What about the Account and Contract State
The Ethereum state data (accounts and contract storage) is a more complex data set to manage. Given the quick rate of change, storing and retrieving this data in a DHT is more complex but feasible.
My current opinion is that we should not aim to store this data in the DHT during initial roll out and implementation, but rather should plan to extend the network at a later data to support storage and retrieval of this data. The network itself should not require any new functionality, but the client functionality is likely to be quite complex and it is likely to be highly dependent on the availability of block witnesses which we currently cannot guarantee.
How to do it when we do it
When we do choose to do this, I believe that it should/would be done loosely as follows.
- A client would choose what part of the account and contract storage they wish to maintain and store a proof for the full set of that data.
- A client would ingest witnesses to keep their proof up to data.
- A client can choose to maintain as many historical proofs as they wish such as keeping the last 128 blocks worth of proofs available.

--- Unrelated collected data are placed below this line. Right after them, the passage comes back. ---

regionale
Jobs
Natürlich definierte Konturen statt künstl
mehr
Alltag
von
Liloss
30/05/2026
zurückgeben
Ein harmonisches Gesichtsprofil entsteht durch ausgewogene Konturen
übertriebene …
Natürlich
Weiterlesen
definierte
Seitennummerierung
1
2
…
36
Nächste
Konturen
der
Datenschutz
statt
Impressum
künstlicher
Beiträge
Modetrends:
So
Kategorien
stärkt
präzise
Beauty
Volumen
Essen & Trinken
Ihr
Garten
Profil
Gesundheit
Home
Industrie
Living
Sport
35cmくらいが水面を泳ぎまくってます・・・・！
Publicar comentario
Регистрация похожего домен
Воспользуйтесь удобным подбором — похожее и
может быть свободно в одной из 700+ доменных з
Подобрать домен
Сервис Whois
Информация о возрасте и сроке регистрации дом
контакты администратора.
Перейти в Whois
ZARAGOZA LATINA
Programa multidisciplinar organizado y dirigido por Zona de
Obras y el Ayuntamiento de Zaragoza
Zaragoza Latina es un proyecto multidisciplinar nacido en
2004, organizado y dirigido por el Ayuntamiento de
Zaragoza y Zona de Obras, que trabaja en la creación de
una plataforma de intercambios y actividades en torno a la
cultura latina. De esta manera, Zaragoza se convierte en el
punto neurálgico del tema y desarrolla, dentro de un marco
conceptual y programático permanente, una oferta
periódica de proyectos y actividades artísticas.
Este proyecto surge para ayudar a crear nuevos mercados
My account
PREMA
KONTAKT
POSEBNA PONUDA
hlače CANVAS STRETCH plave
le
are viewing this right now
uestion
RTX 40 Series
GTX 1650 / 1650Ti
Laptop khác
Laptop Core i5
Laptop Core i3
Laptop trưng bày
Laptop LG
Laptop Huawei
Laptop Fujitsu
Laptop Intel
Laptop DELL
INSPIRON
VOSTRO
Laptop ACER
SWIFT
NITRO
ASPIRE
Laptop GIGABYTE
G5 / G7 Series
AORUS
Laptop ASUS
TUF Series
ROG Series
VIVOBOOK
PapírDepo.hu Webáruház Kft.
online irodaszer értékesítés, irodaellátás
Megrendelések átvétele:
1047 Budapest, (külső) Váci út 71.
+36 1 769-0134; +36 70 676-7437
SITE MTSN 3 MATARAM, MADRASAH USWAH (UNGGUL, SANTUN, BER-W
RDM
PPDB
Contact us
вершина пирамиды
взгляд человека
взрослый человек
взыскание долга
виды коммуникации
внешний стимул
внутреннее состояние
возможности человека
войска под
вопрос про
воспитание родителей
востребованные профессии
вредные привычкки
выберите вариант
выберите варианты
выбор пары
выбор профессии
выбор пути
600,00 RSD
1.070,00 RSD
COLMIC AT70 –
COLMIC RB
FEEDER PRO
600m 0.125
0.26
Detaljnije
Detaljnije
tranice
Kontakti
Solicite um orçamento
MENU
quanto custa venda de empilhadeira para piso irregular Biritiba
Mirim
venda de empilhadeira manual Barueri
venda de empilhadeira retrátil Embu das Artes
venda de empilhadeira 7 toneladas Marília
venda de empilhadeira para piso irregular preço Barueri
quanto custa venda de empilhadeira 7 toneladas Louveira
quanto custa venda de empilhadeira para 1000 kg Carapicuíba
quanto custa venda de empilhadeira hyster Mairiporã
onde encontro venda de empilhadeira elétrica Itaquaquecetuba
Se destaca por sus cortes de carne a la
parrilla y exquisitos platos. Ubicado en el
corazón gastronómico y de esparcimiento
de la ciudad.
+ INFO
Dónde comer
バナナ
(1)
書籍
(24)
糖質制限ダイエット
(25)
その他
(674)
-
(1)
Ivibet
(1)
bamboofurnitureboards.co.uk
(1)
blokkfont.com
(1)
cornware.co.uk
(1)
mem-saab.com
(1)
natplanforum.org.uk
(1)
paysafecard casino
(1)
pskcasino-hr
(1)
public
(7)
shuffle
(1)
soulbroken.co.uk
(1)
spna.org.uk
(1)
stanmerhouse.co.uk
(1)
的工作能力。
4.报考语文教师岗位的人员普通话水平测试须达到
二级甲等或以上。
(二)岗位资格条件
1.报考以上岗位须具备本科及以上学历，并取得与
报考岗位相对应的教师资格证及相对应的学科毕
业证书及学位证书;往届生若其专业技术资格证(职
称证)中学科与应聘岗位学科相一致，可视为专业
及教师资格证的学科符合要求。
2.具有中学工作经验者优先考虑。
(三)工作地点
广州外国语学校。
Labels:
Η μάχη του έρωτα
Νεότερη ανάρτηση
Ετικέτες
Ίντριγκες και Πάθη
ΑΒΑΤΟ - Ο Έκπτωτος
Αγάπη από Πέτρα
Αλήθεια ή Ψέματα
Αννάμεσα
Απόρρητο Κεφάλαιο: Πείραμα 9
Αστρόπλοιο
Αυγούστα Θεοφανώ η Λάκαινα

Using the keyspace a client wanting part of the state would look that content up the same way they would look up any other content, either by exact key/value or via a range query. The conventions we choose for how to use the keyspace will matter because they will determine how efficiently we can retrieve the data.
The other main issue is the rate at which this data is changing. With a new block coming in every 15 seconds, and each block touching a few thousand keys in the state, that means that the network would incur baseline overhead of a few thousand messages every 15 seconds as clients advertise the new state data they have. Coming up with a scheme that minimizes how often clients have to advertise this data while still making the data retrievable with state-root level granularity will be important to ensuring the network can operate efficiently.
Next Steps
I believe that this line of research and investigation should continue. The next steps I see are:
- Talk with the minds behind Discovery V5. The most ideal scenario is for this to be part of that network so that we get the benefit of all Ethereum clients being part of this network by default.
- Define the scope of work. What data do we wish to serve over this network?
- Build out MVP and document the protocol from the existing discovery v5 clients and create a “testnet” of sorts to allow Ethereum clients to start participating and leveraging this network.
I would advocate eliminating the Skip Graph from the initial MVP and focusing on key/value based storage and retrieval, after which we can layer on the Skip Graph.